Optimal Order Quadrature Error Bounds for Infinite-Dimensional Higher-Order Digital Sequences

Quasi-Monte Carlo (QMC) quadrature rules using higher-order digital nets and sequences have been shown to achieve the almost optimal rate of convergence of the worst-case error in Sobolev spaces of arbitrary fixed smoothness \(\alpha \in \mathbb {N}\), \(\alpha \ge 2\). In a recent paper by the authors, it was proved that randomly digitally shifted order \(2\alpha \) digital nets in prime base b achieve the best possible rate of convergence of the root mean square worst-case error of order \(N^{-\alpha }(\log N)^{(s-1)/2}\) for \(N=b^m\), where N and s denote the number of points and the dimension, respectively, which implies the existence of an optimal order QMC rule.
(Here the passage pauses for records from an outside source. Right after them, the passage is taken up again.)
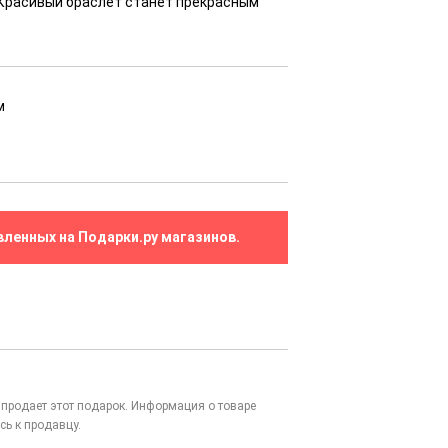
 Красивый браслет станет прекрасным
м
вленных на Подарки.ру магазинов.
то продает этот подарок. Информация о товаре
сь к продавцу.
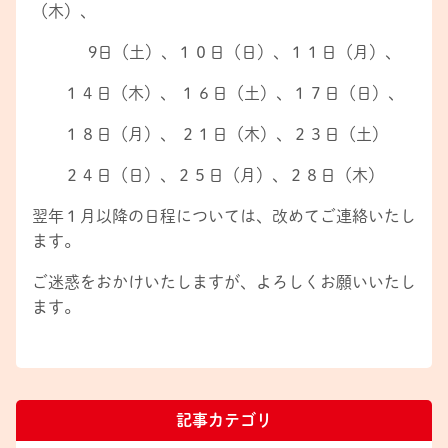
（木）、
9日（土）、１０日（日）、１１日（月）、
１４日（木）、 １６日（土）、１７日（日）、
１８日（月）、 ２１日（木）、２３日（土）
２４日（日）、２５日（月）、２８日（木）
翌年１月以降の日程については、改めてご連絡いたし
ます。
ご迷惑をおかけいたしますが、よろしくお願いいたし
ます。
記事カテゴリ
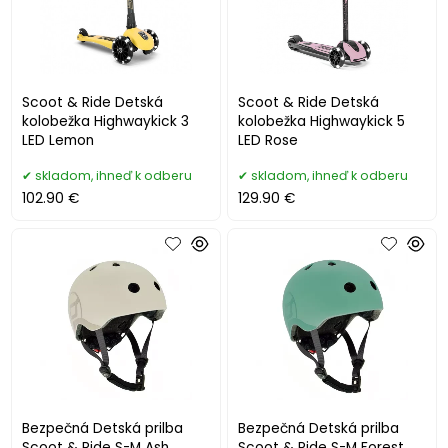
Scoot & Ride Detská
Scoot & Ride Detská
kolobežka Highwaykick 3
kolobežka Highwaykick 5
LED Lemon
LED Rose
skladom, ihneď k odberu
skladom, ihneď k odberu
102.90 €
129.90 €
Bezpečná Detská prilba
Bezpečná Detská prilba
Scoot & Ride S-M Ash
Scoot & Ride S-M Forest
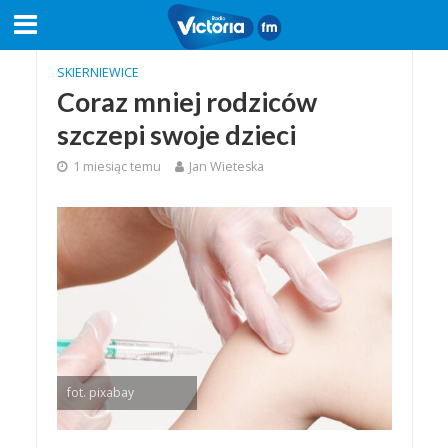
SKIERNIEWICE
Coraz mniej rodziców
szczepi swoje dzieci
1 miesiąc temu
Jan Wieteska
fot. pixabay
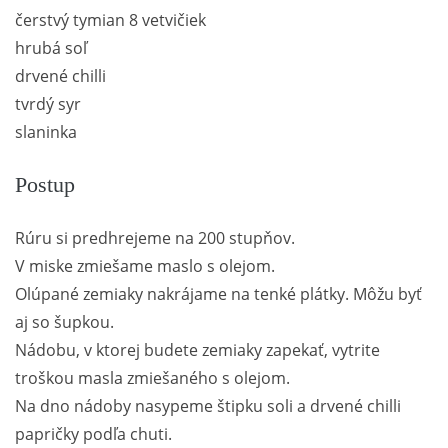
čerstvý tymian 8 vetvičiek
hrubá soľ
drvené chilli
tvrdý syr
slaninka
Postup
Rúru si predhrejeme na 200 stupňov.
V miske zmiešame maslo s olejom.
Olúpané zemiaky nakrájame na tenké plátky. Môžu byť
aj so šupkou.
Nádobu, v ktorej budete zemiaky zapekať, vytrite
troškou masla zmiešaného s olejom.
Na dno nádoby nasypeme štipku soli a drvené chilli
papričky podľa chuti.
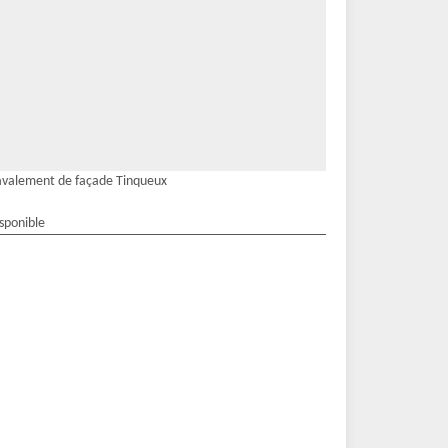
valement de façade Tinqueux
isponible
More recently, the authors provided an explicit construction of such an optimal order QMC rule by using Chen–Skriganov’s digital nets in conjunction with Dick’s digit interlacing composition. These results were for fixed number of points. In this paper, we give a more general result on an explicit construction of optimal order QMC rules for arbitrary fixed smoothness \(\alpha \in \mathbb {N}\) including the endpoint case \(\alpha =1\). That is, we prove that the projection of any infinite-dimensional order \(2\alpha +1\) digital sequence in prime base b onto the first s coordinates achieves the best possible rate of convergence of the worst-case error of order \(N^{-\alpha }(\log N)^{(s-1)/2}\) for \(N=b^m\). The explicit construction presented in this paper is not only easy to implement but also extensible in both N and s.